§ **Exercise requirements**:
Show all lines of the listing that contain the word "jeweils".

#### Dataset records

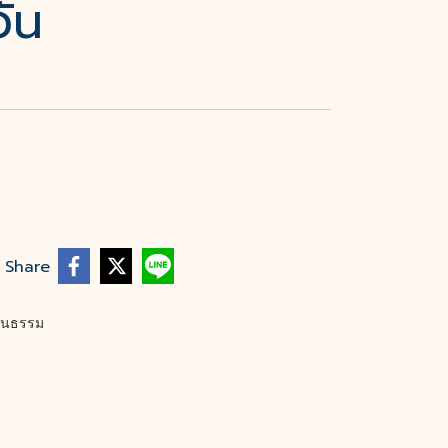
วัน
Share
ัฒนธรรม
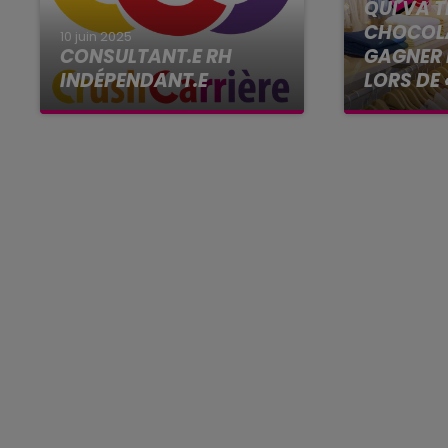
QUI VA 
CHOCOLA
10 juin 2025
CONSULTANT.E RH
GAGNER 
INDÉPENDANT.E
LORS DE 
Notre cabinet digital, il n’est
Vendredi 
pas comme les autres : 100
% tourné vers l’emploi des
jeunes, tous secteurs
confondus, partout en
France, un projet sociétal,...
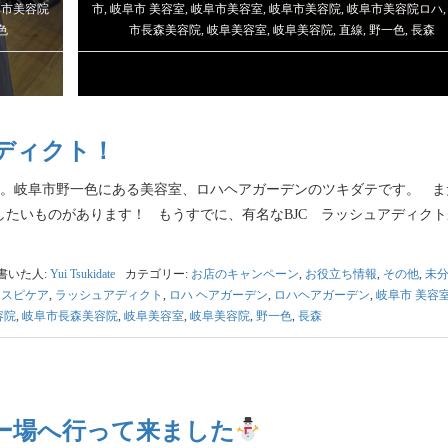
阜市美容院
市
,
岐阜市 美容室
,
岐阜市美容室
,
岐阜市美容院
,
岐阜市美容院ロハ
色
市長森美容院
,
岐阜美容室
,
岐阜美容院
,
直線
,
野一色
,
長森
ディクト！
。岐阜市野一色にある美容室、ロハヘアガーデンのツキダテです。 ま
したいものがあります！ もうすでに、有名なBJC ラッシュアディクト
書いた人:
Yui Tsukidate
カテゴリー:
お店のキャンペーン
,
お役立ち情報
,
その他
,
未
,
スピケア
,
ラッシュアディクト
,
ロハ ヘアガーデン
,
ロハヘアガーデン
,
岐阜市 美容
容院
,
岐阜市長森美容院
,
岐阜美容室
,
岐阜美容院
,
野一色
,
長森
ー場へ行って来ました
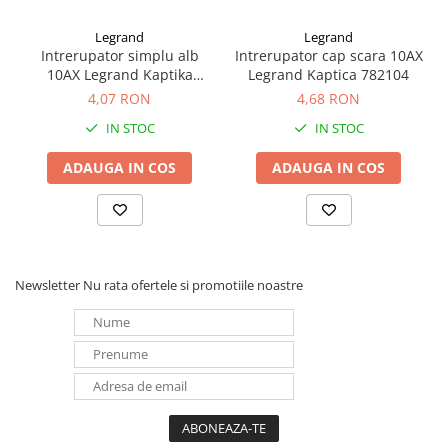
Redresoare, incarcatoare si testere
Legrand
Legrand
Redresoare auto, moto, barci si
Intrerupator simplu alb
Intrerupator cap scara 10AX
stationare
10AX Legrand Kaptika
Legrand Kaptica 782104
782100
4,07 RON
4,68 RON
Surse UPS
UPS pentru centrale termice si
IN STOC
IN STOC
sisteme de urgenta - acumulator
extern
ADAUGA IN COS
ADAUGA IN COS
UPS Calculatoare si Servere
UPS Trifazat
Stabilizatoare Tensiune
PDUs unitati de distributie a
Newsletter
Nu rata ofertele si promotiile noastre
energiei electrice
Cabinete baterii
Acumulatori UPS
Drumetii / Camping
Accesorii
Frigidere portabile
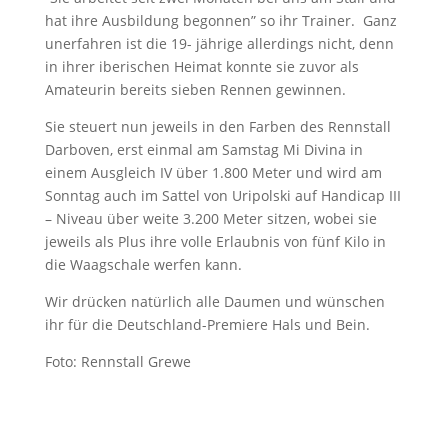
hat ihre Ausbildung begonnen” so ihr Trainer. Ganz
unerfahren ist die 19- jährige allerdings nicht, denn
in ihrer iberischen Heimat konnte sie zuvor als
Amateurin bereits sieben Rennen gewinnen.
Sie steuert nun jeweils in den Farben des Rennstall
Darboven, erst einmal am Samstag Mi Divina in
einem Ausgleich IV über 1.800 Meter und wird am
Sonntag auch im Sattel von Uripolski auf Handicap III
– Niveau über weite 3.200 Meter sitzen, wobei sie
jeweils als Plus ihre volle Erlaubnis von fünf Kilo in
die Waagschale werfen kann.
Wir drücken natürlich alle Daumen und wünschen
ihr für die Deutschland-Premiere Hals und Bein.
Foto: Rennstall Grewe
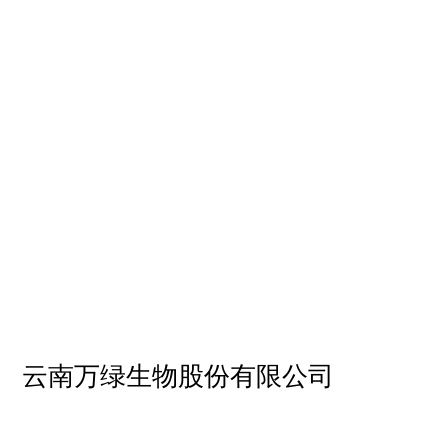
云南万绿生物股份有限公司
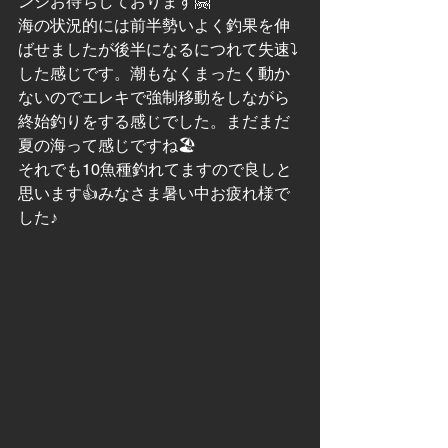
ンジお待ちしております🤗
海の状況的には前半勢いよく釣果を伸
ばせましたが後半になるにつれて失速⤵️
した感じです。潮もなくまったく動か
ないのでエレキで強制移動をしながら
終始釣りをする感じでした。まだまだ
夏の海って感じですね🏖
それでも10魚種釣れてますので良しと
思います👍みなさま暑い中お疲れ様で
した♪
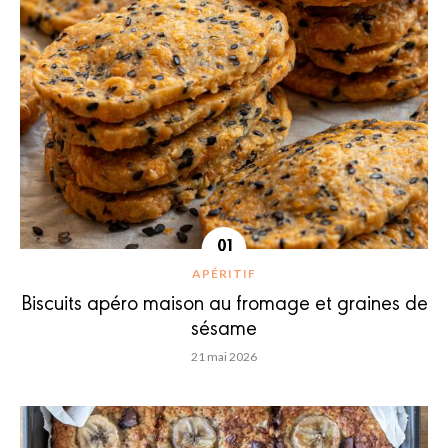
APÉRITIF
Biscuits apéro maison au fromage et graines de
sésame
21 mai 2026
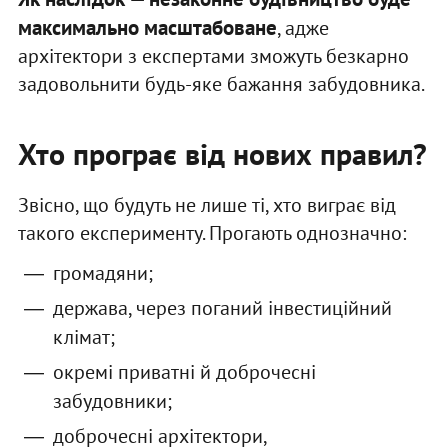
максимально масштабоване
, адже
архітектори з експертами зможуть безкарно
задовольнити будь-яке бажання забудовника.
Хто програє від нових правил?
Звісно, що будуть не лише ті, хто виграє від
такого експерименту. Прогають однозначно:
громадяни;
держава, через поганий інвестиційний
клімат;
окремі приватні й доброчесні
забудовники;
доброчесні архітектори,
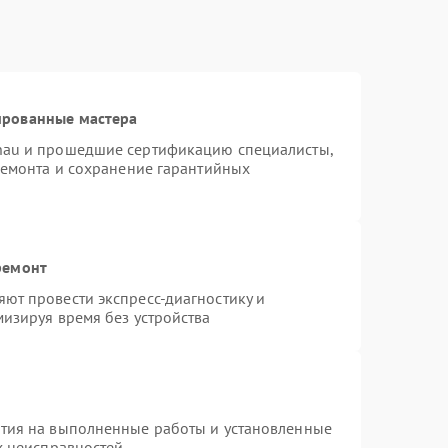
ированные мастера
nau и прошедшие сертификацию специалисты,
ремонта и сохранение гарантийных
ремонт
ют провести экспресс-диагностику и
изируя время без устройства
нтия на выполненные работы и установленные
х неисправностей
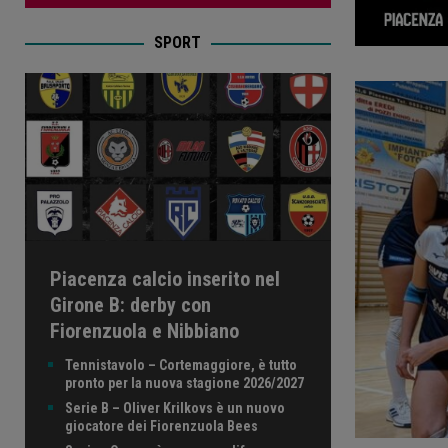
SPORT
Piacenza calcio inserito nel
Girone B: derby con
Fiorenzuola e Nibbiano
Tennistavolo – Cortemaggiore, è tutto
pronto per la nuova stagione 2026/2027
Serie B – Oliver Krilkovs è un nuovo
giocatore dei Fiorenzuola Bees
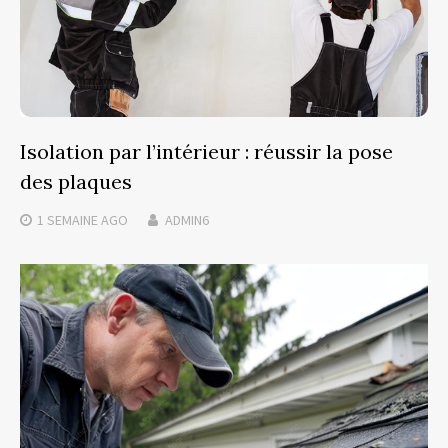
Isolation par l’intérieur : réussir la pose
des plaques
1 SEMAINE
AGO
ADMIN6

########

§ **Task answer**:
Sie steuert nun jeweils in den Farben des Rennstall
jeweils als Plus ihre volle Erlaubnis von fünf Kilo in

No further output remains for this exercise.